Filter the listing down to the lines containing the word "internationale".

****

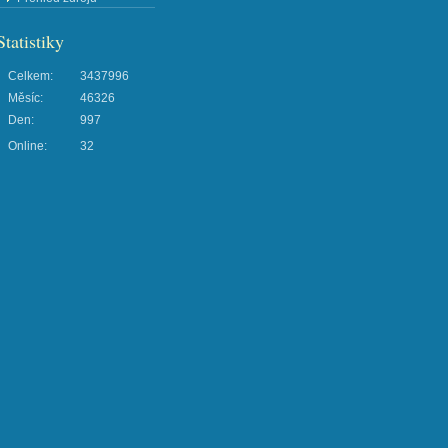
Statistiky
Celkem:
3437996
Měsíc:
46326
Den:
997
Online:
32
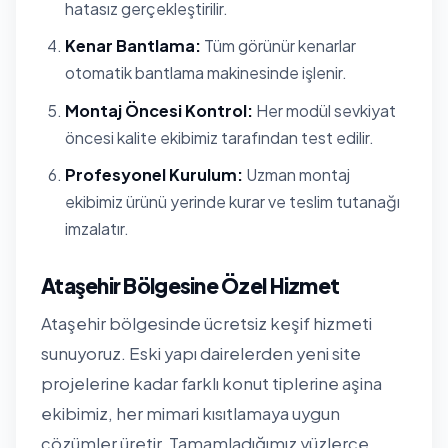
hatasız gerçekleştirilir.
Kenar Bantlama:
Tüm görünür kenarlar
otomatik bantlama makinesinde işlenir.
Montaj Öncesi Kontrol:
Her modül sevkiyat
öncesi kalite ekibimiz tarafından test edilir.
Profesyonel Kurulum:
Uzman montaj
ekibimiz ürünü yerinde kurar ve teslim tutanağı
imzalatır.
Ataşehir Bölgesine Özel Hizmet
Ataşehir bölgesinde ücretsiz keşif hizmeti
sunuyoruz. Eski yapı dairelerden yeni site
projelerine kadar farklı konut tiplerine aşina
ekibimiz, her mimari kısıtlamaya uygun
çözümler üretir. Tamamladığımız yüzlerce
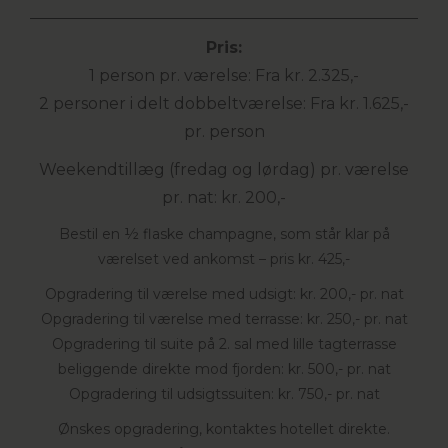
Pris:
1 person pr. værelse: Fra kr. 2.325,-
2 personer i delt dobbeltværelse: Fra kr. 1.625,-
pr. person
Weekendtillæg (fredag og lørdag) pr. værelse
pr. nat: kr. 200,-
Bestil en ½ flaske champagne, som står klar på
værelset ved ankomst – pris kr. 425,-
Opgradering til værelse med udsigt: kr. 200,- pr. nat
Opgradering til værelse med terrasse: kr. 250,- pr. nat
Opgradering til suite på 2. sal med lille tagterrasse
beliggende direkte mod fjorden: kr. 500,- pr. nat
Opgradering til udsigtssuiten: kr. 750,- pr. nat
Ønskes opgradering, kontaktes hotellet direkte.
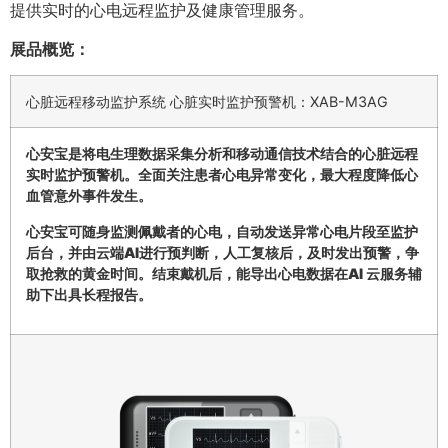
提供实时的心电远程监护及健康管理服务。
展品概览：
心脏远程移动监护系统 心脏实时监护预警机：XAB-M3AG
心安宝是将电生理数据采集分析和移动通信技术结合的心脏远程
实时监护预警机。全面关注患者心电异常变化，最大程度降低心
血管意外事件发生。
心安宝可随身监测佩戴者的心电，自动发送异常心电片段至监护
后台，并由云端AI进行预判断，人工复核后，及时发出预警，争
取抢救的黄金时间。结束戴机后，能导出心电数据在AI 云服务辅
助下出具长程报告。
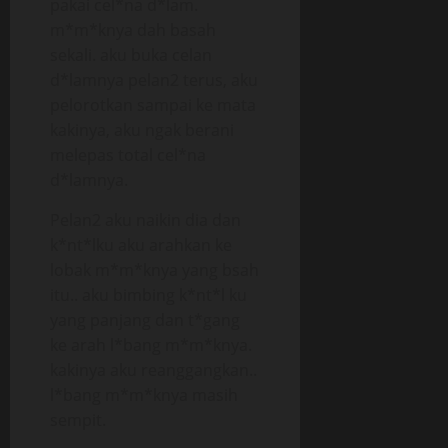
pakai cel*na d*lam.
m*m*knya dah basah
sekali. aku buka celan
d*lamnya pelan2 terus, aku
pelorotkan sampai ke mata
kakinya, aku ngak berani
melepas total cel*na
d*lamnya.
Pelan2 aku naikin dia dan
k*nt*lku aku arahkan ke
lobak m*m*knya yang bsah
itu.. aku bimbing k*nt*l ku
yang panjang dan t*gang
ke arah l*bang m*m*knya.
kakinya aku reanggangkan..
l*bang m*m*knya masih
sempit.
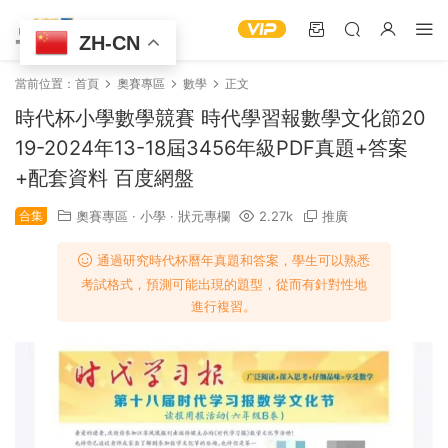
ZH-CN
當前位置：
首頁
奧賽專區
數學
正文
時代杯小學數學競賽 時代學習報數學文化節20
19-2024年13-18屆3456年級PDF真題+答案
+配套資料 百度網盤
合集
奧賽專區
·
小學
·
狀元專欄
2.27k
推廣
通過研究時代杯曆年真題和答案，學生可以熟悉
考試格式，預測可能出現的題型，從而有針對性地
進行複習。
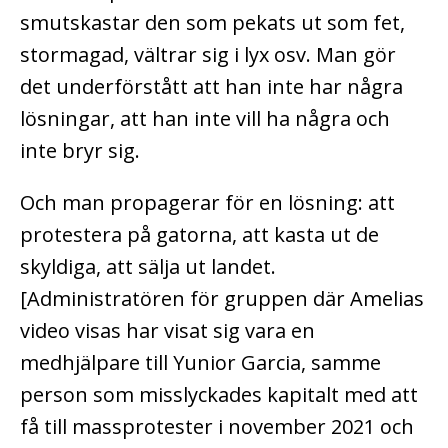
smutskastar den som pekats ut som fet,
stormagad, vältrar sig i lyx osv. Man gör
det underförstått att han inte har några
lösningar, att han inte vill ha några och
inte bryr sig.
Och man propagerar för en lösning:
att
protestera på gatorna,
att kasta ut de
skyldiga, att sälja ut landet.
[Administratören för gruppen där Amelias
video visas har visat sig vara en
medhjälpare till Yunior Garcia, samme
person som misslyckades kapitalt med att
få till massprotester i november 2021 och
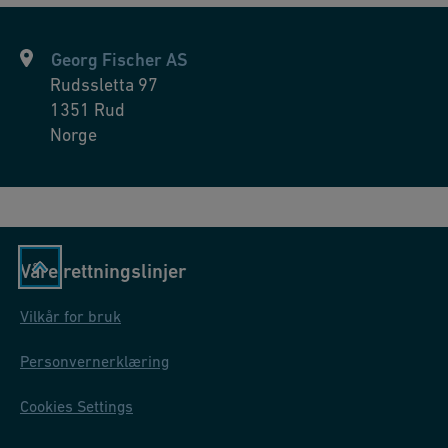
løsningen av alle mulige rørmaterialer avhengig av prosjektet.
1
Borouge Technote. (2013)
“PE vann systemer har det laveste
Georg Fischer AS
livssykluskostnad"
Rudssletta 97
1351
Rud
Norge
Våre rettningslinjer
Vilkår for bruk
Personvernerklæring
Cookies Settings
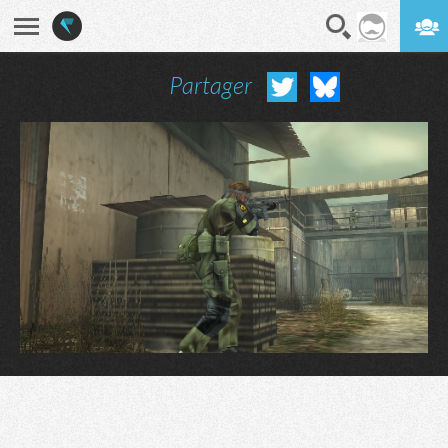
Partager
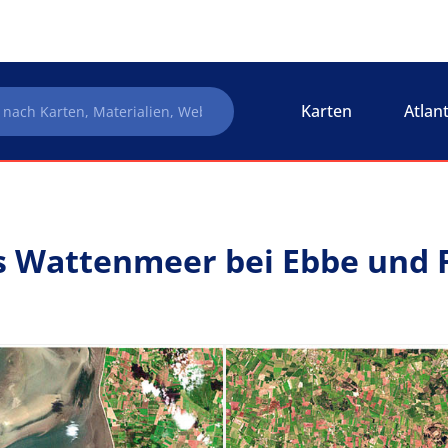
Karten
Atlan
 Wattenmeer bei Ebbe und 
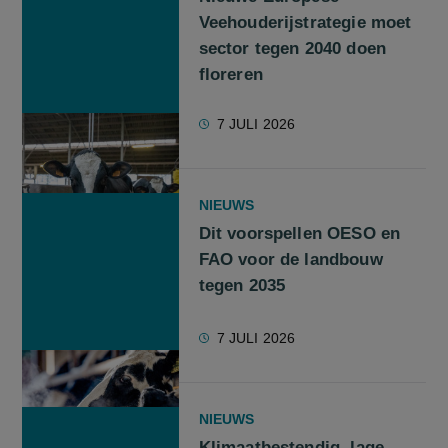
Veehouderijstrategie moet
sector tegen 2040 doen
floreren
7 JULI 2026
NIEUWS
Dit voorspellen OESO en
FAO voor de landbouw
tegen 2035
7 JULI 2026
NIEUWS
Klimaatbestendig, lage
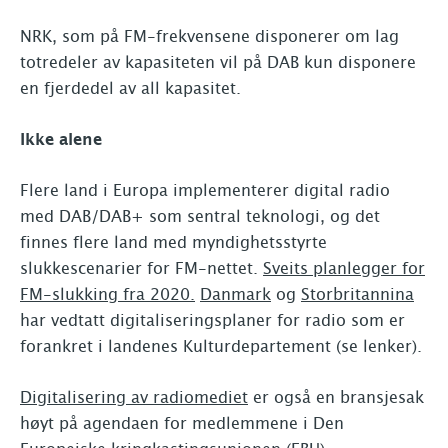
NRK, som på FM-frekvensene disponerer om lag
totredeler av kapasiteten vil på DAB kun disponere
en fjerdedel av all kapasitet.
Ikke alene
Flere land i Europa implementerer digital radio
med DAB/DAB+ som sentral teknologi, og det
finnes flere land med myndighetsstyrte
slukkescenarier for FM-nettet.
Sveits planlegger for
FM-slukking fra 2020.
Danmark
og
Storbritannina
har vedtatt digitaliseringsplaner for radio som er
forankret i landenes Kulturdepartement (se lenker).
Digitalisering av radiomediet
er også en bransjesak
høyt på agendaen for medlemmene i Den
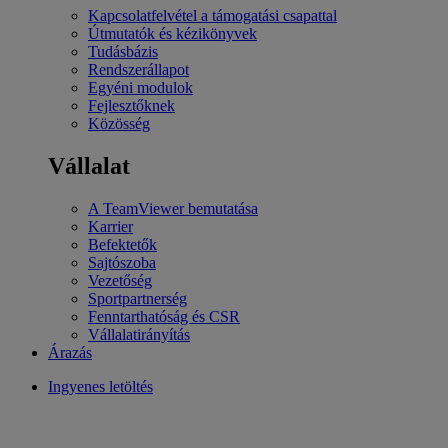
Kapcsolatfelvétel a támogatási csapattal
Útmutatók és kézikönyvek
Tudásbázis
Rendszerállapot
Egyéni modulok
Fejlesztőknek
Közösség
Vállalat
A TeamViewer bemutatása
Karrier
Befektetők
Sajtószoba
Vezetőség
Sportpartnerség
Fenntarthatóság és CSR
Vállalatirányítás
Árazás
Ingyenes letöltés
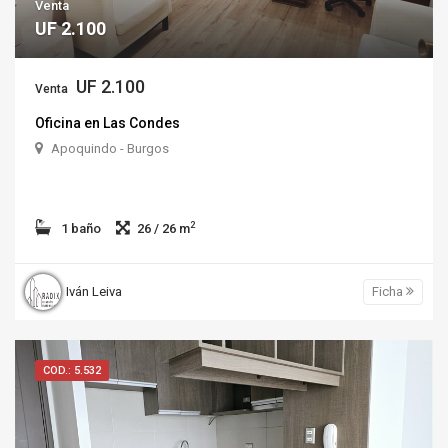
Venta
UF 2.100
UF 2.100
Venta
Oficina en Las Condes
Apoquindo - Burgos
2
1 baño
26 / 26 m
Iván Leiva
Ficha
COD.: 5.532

****

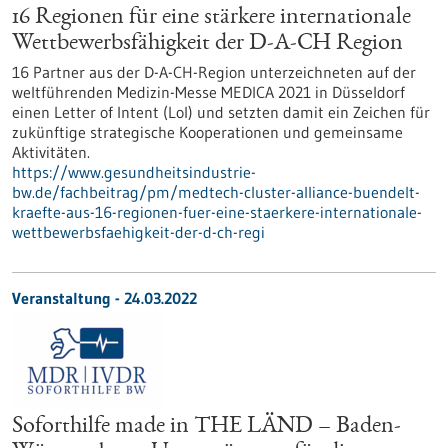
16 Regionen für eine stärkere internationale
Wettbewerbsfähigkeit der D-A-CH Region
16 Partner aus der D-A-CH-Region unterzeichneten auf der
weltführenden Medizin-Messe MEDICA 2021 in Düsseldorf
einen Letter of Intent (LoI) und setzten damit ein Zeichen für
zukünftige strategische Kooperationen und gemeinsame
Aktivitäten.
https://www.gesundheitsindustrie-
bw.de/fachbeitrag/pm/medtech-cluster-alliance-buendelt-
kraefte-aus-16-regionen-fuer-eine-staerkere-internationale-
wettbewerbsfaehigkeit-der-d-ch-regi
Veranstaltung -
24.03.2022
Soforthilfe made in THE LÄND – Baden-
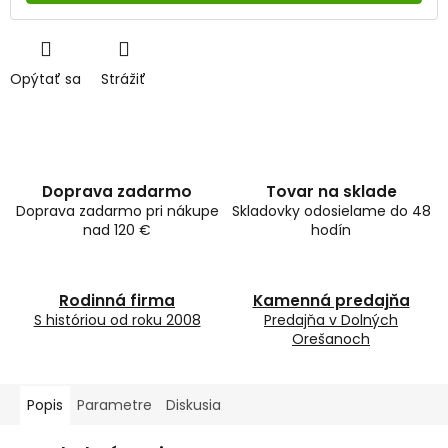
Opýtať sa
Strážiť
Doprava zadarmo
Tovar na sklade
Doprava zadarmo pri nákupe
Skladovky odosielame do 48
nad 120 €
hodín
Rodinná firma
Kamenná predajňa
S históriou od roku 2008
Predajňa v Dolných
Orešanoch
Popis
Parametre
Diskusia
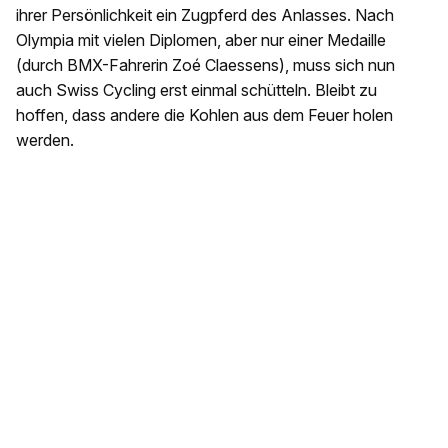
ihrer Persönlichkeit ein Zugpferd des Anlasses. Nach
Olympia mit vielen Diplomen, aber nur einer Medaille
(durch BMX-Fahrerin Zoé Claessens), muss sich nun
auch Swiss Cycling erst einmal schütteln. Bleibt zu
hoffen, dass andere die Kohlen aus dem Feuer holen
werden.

****

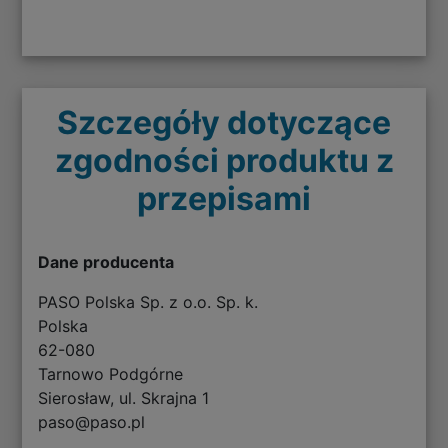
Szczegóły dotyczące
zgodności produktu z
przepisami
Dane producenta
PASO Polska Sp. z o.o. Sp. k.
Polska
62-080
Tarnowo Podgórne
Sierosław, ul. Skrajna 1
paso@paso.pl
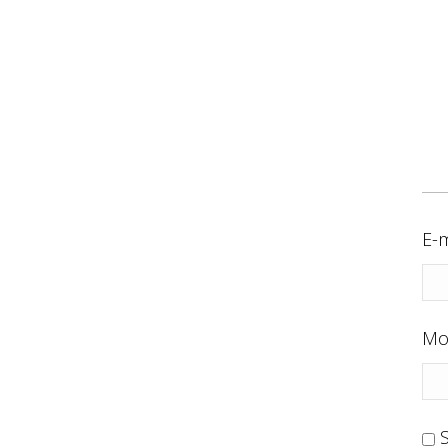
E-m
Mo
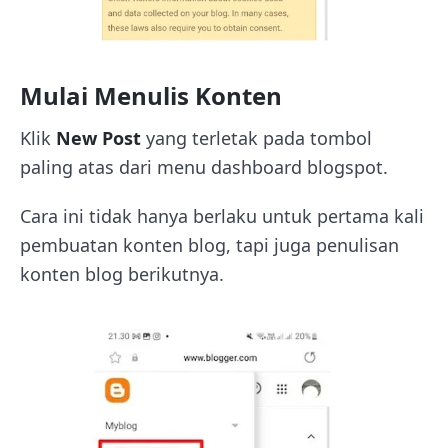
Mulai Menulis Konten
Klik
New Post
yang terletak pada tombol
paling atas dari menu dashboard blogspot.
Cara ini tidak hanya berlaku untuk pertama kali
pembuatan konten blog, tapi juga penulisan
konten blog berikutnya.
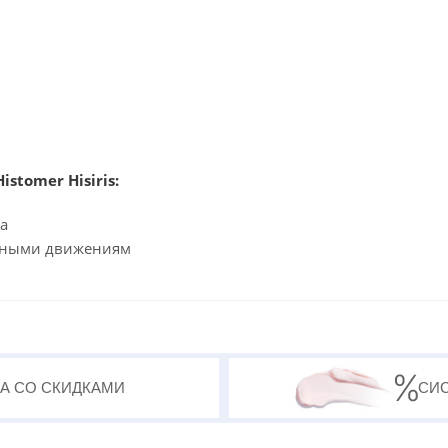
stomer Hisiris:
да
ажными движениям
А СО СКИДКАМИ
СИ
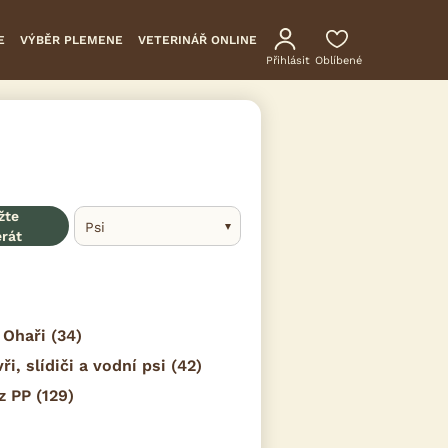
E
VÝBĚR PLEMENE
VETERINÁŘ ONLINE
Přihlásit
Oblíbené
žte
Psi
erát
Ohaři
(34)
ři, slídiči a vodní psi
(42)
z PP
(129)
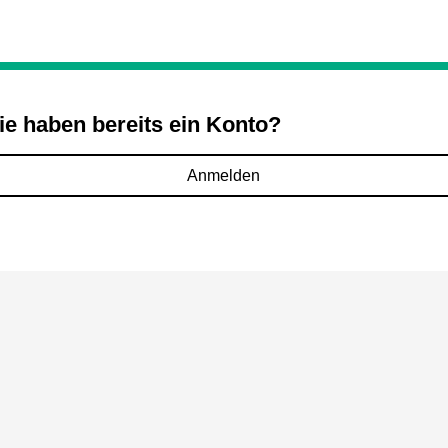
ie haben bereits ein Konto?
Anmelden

****

> _Answer box_:
16 Regionen für eine stärkere internationale
kraefte-aus-16-regionen-fuer-eine-staerkere-internationale-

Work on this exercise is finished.